Exercise data START
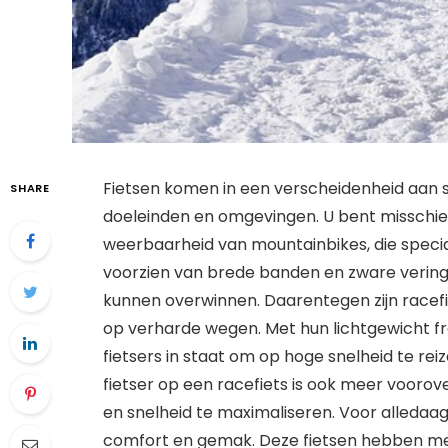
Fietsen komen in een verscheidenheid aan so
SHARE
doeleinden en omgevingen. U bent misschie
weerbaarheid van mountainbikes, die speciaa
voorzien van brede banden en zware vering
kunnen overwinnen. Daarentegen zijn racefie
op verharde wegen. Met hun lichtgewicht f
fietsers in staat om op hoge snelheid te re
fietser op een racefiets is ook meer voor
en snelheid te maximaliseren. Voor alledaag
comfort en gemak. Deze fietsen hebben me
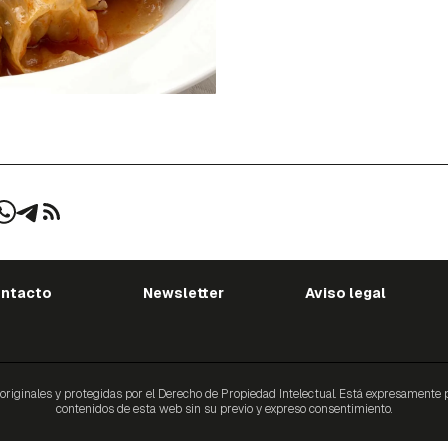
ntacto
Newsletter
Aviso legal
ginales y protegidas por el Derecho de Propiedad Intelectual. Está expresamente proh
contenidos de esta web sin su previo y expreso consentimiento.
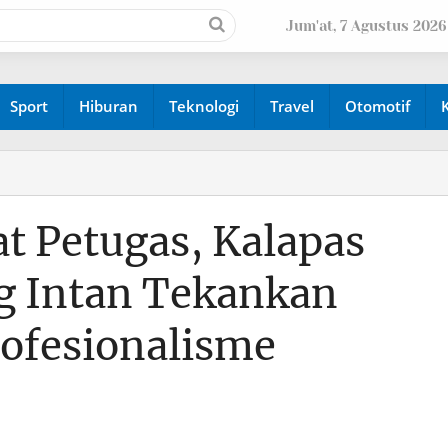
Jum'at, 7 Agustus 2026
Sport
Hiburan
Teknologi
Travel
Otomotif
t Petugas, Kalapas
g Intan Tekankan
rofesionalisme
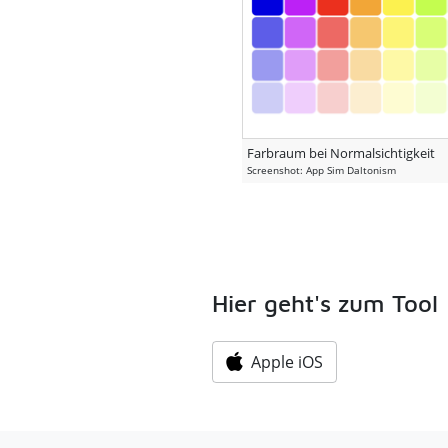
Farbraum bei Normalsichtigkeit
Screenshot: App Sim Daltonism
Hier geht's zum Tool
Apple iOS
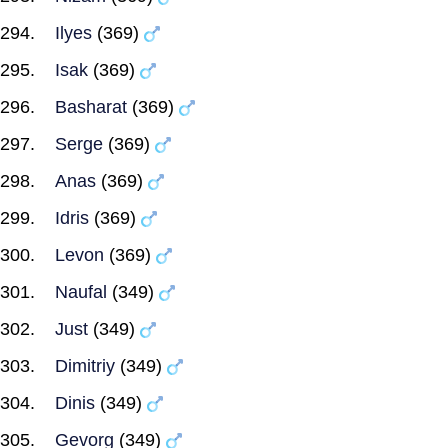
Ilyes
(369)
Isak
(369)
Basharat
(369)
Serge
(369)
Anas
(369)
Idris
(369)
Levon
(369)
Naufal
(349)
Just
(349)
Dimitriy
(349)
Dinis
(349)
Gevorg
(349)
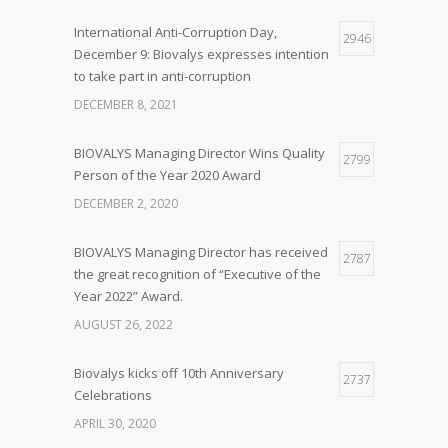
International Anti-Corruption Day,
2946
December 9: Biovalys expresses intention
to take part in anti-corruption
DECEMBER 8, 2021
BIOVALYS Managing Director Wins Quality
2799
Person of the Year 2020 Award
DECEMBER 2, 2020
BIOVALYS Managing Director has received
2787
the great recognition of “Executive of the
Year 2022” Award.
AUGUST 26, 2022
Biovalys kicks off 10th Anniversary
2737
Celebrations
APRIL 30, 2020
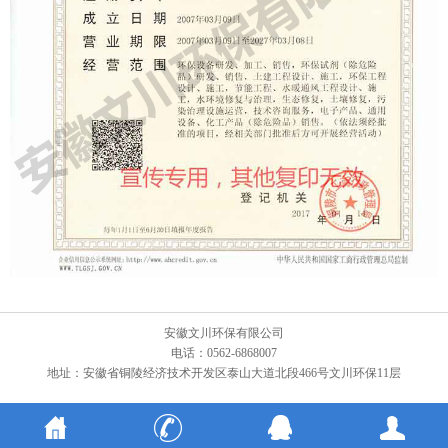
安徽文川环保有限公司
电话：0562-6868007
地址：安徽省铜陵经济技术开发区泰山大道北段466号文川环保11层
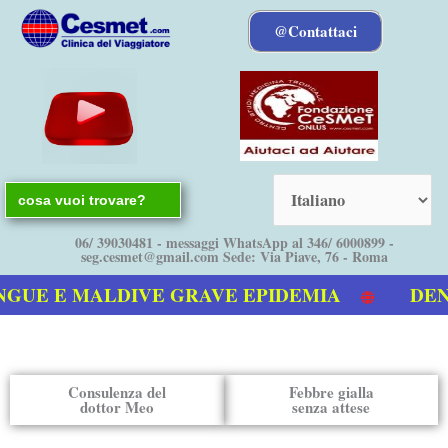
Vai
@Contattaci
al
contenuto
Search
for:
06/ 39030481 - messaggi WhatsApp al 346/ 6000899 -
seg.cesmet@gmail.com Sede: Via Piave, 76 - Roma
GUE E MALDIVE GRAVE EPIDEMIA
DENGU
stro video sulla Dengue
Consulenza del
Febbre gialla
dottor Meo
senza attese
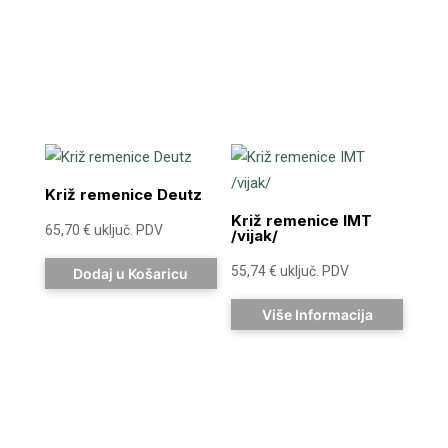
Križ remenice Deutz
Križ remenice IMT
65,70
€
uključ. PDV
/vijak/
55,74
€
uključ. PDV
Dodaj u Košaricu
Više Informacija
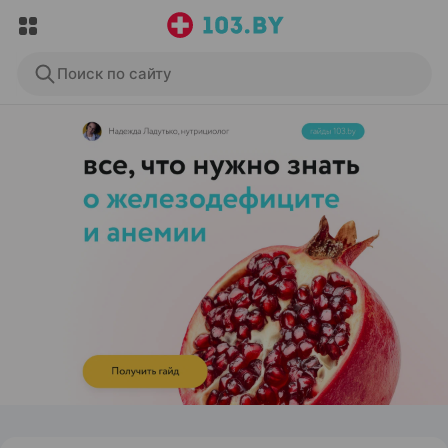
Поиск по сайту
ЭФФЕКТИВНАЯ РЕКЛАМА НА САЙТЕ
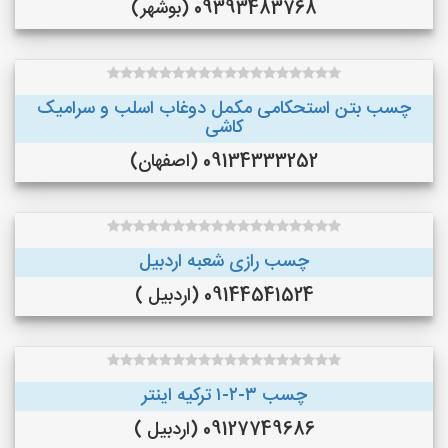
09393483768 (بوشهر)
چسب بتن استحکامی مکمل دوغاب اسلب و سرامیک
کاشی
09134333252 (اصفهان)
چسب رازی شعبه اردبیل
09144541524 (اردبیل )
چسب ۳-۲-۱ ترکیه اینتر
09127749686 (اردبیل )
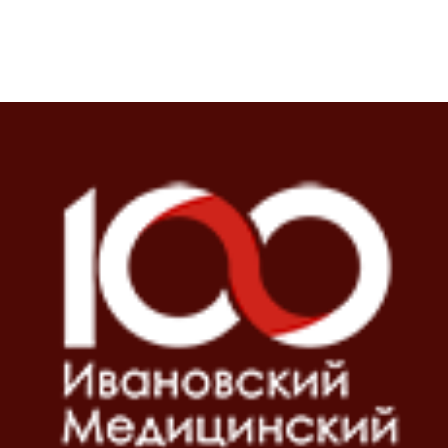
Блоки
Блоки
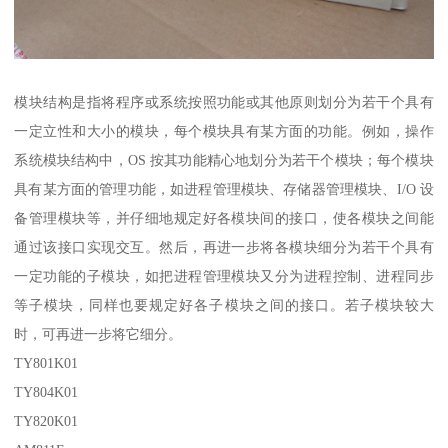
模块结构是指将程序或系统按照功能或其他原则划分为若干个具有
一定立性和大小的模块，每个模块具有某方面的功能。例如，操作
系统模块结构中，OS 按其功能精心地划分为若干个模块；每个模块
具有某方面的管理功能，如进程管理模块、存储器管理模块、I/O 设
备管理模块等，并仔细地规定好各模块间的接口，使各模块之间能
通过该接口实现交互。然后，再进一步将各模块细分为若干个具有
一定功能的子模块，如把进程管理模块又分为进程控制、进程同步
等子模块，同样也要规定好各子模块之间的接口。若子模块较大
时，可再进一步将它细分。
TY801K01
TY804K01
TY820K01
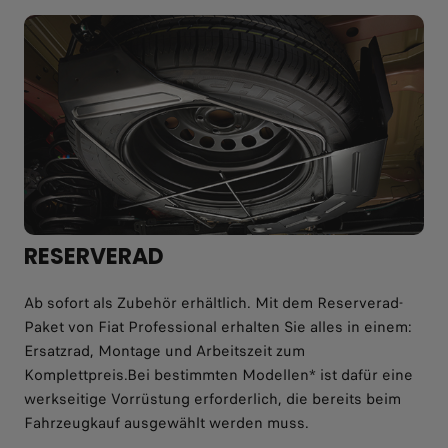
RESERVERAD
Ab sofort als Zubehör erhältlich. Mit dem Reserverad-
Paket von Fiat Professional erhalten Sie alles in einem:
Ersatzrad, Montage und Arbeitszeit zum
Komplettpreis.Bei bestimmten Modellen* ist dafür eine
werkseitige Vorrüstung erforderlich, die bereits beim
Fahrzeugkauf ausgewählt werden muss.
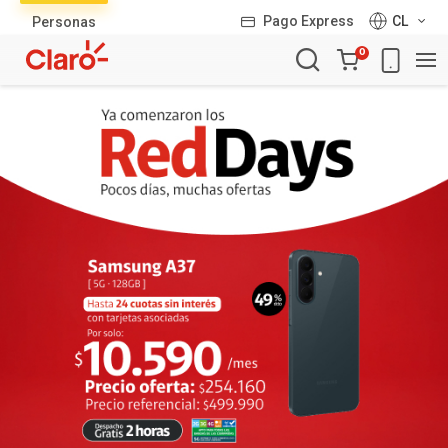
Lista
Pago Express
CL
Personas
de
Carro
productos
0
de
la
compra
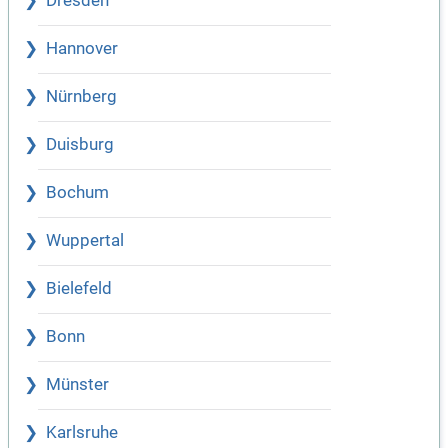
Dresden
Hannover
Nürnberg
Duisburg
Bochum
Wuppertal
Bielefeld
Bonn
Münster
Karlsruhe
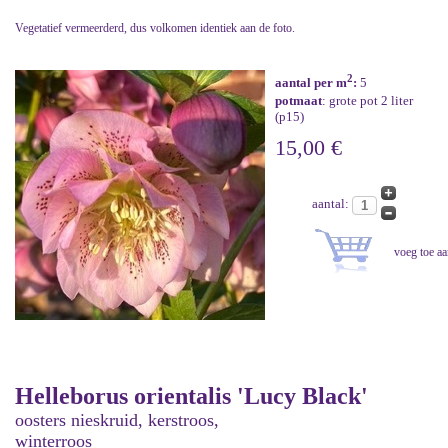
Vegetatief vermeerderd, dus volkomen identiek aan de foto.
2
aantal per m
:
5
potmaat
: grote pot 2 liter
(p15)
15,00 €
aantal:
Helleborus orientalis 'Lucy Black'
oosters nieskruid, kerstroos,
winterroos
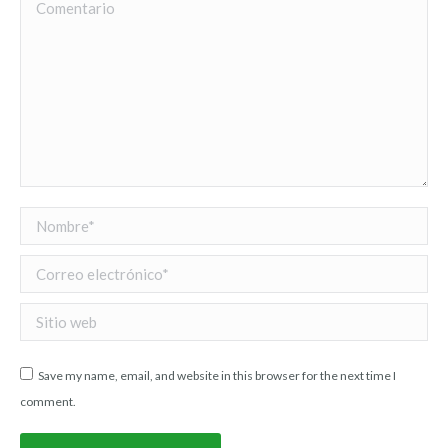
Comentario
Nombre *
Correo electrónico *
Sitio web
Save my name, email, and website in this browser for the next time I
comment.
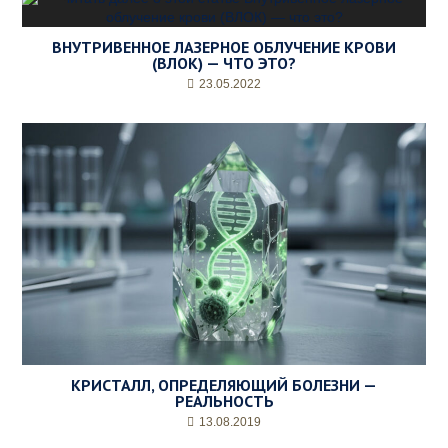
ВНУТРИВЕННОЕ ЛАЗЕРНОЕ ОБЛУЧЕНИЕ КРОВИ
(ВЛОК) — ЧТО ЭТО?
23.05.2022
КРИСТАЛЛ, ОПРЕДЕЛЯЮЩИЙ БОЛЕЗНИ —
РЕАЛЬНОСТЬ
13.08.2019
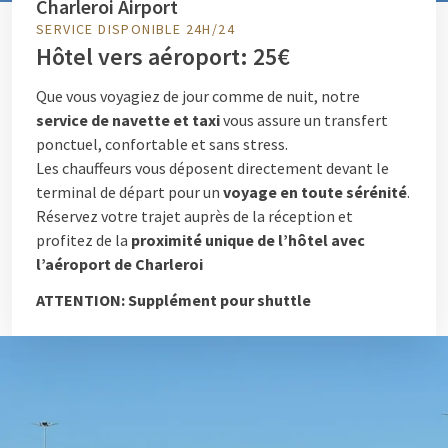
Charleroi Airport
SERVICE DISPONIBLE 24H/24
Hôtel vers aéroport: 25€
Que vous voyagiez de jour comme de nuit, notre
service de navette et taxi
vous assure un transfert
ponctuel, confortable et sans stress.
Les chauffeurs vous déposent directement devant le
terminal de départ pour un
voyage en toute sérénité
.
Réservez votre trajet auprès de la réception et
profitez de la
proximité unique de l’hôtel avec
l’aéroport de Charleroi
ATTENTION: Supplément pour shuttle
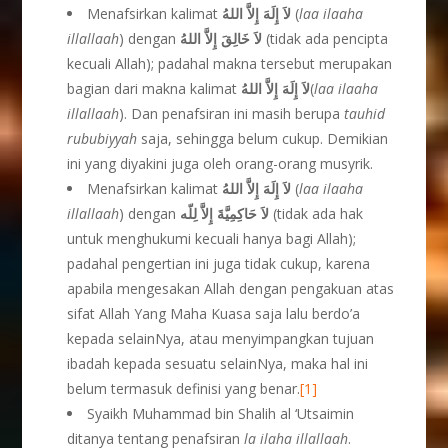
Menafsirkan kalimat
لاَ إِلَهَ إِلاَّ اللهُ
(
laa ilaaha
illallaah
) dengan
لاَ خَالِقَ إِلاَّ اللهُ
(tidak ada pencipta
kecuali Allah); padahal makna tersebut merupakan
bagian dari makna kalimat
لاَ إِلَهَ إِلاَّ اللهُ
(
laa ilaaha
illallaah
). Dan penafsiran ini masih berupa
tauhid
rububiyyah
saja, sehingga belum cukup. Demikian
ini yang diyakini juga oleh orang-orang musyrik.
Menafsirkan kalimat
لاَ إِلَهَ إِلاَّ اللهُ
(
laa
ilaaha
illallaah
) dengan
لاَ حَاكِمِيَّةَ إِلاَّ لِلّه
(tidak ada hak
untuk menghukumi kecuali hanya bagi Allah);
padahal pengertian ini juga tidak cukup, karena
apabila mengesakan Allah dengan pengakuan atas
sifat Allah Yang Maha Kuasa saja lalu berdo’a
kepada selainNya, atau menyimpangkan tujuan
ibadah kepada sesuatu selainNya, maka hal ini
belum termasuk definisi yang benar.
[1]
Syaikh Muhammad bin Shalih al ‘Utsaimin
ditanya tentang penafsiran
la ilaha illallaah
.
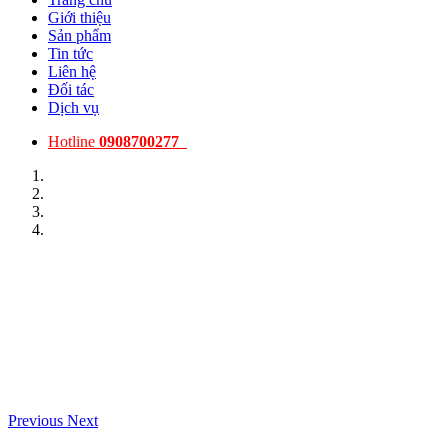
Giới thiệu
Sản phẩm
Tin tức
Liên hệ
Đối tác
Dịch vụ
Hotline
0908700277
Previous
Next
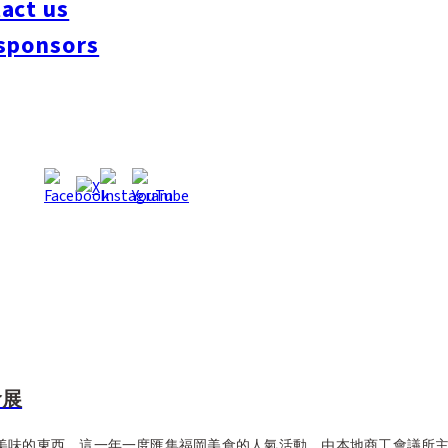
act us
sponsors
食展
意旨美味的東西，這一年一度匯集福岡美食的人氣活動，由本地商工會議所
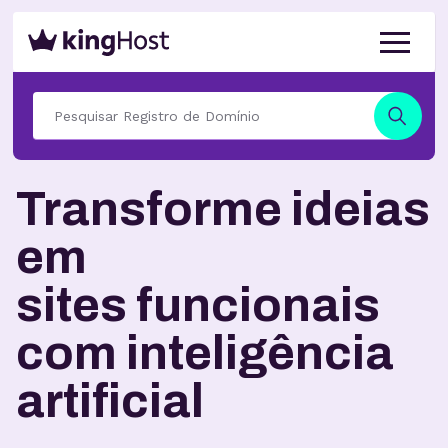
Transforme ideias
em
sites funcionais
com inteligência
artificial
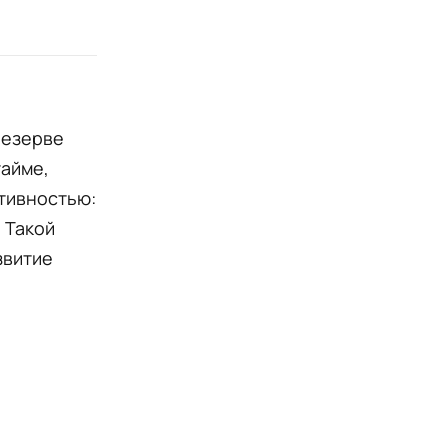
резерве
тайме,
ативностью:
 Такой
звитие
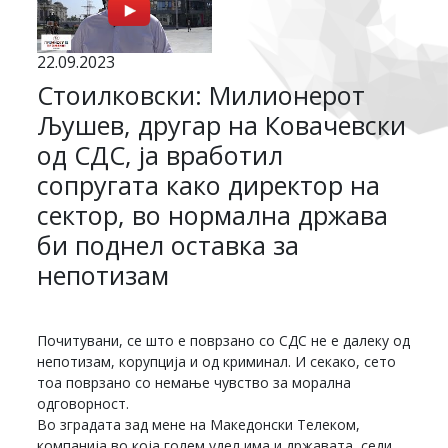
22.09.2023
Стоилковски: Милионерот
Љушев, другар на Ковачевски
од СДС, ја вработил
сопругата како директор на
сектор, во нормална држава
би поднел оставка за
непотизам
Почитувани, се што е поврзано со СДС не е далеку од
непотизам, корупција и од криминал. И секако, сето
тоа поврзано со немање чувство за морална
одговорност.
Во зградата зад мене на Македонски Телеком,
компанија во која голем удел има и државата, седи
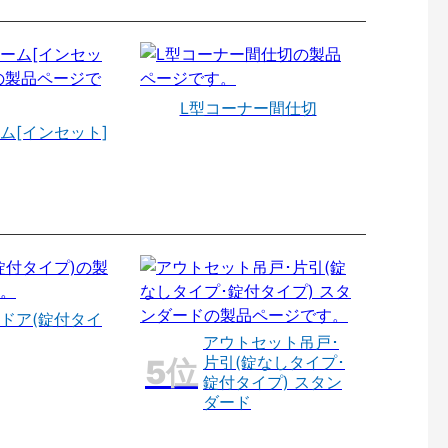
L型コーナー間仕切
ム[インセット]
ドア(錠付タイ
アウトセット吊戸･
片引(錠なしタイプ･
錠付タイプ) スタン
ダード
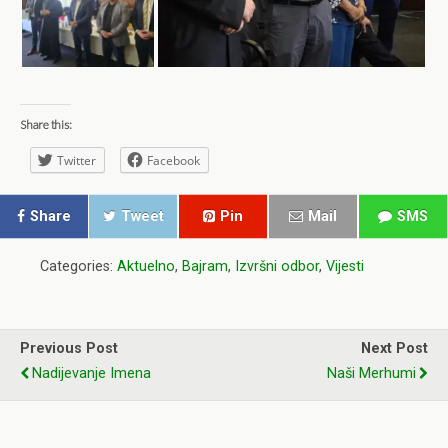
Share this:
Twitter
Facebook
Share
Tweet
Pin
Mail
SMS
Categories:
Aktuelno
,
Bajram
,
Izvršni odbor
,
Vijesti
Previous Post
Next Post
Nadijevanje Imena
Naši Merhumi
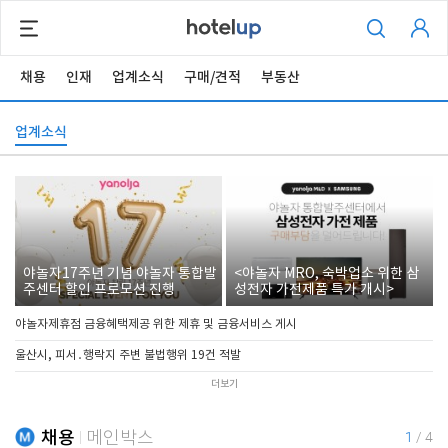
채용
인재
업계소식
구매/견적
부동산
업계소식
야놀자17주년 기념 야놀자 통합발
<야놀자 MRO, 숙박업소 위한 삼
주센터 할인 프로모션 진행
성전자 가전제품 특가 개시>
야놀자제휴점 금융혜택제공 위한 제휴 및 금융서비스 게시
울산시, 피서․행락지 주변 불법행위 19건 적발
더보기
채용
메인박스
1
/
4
Exercise data END
> What is needed:
The output is the lines from the start of the data above through the line containing "Consulenza del", unchanged, with any picture left out.

> Exercise answer:
Fietsen komen in een verscheidenheid aan so
SHARE
doeleinden en omgevingen. U bent misschie
weerbaarheid van mountainbikes, die speciaa
voorzien van brede banden en zware vering
kunnen overwinnen. Daarentegen zijn racefie
op verharde wegen. Met hun lichtgewicht f
fietsers in staat om op hoge snelheid te re
fietser op een racefiets is ook meer voor
en snelheid te maximaliseren. Voor alledaag
comfort en gemak. Deze fietsen hebben me
ntacto
Newsletter
Aviso legal
ginales y protegidas por el Derecho de Propiedad Intelectual. Está expresamente proh
contenidos de esta web sin su previo y expreso consentimiento.
Jum'at, 7 Agustus 2026
Sport
Hiburan
Teknologi
Travel
Otomotif
t Petugas, Kalapas
g Intan Tekankan
rofesionalisme
Farbraum bei Normalsichtigkeit
Screenshot: App Sim Daltonism
Hier geht's zum Tool
Apple iOS
Ilyes
(369)
Isak
(369)
Basharat
(369)
Serge
(369)
Anas
(369)
Idris
(369)
Levon
(369)
Naufal
(349)
Just
(349)
Dimitriy
(349)
Dinis
(349)
Gevorg
(349)
International Anti-Corruption Day,
2946
December 9: Biovalys expresses intention
to take part in anti-corruption
DECEMBER 8, 2021
BIOVALYS Managing Director Wins Quality
2799
Person of the Year 2020 Award
DECEMBER 2, 2020
BIOVALYS Managing Director has received
2787
the great recognition of “Executive of the
Year 2022” Award.
AUGUST 26, 2022
Biovalys kicks off 10th Anniversary
2737
Celebrations
APRIL 30, 2020
安徽文川环保有限公司
电话：0562-6868007
地址：安徽省铜陵经济技术开发区泰山大道北段466号文川环保11层
Vai
@Contattaci
al
contenuto
Search
for:
06/ 39030481 - messaggi WhatsApp al 346/ 6000899 -
seg.cesmet@gmail.com Sede: Via Piave, 76 - Roma
GUE E MALDIVE GRAVE EPIDEMIA
DENGU
stro video sulla Dengue
Consulenza del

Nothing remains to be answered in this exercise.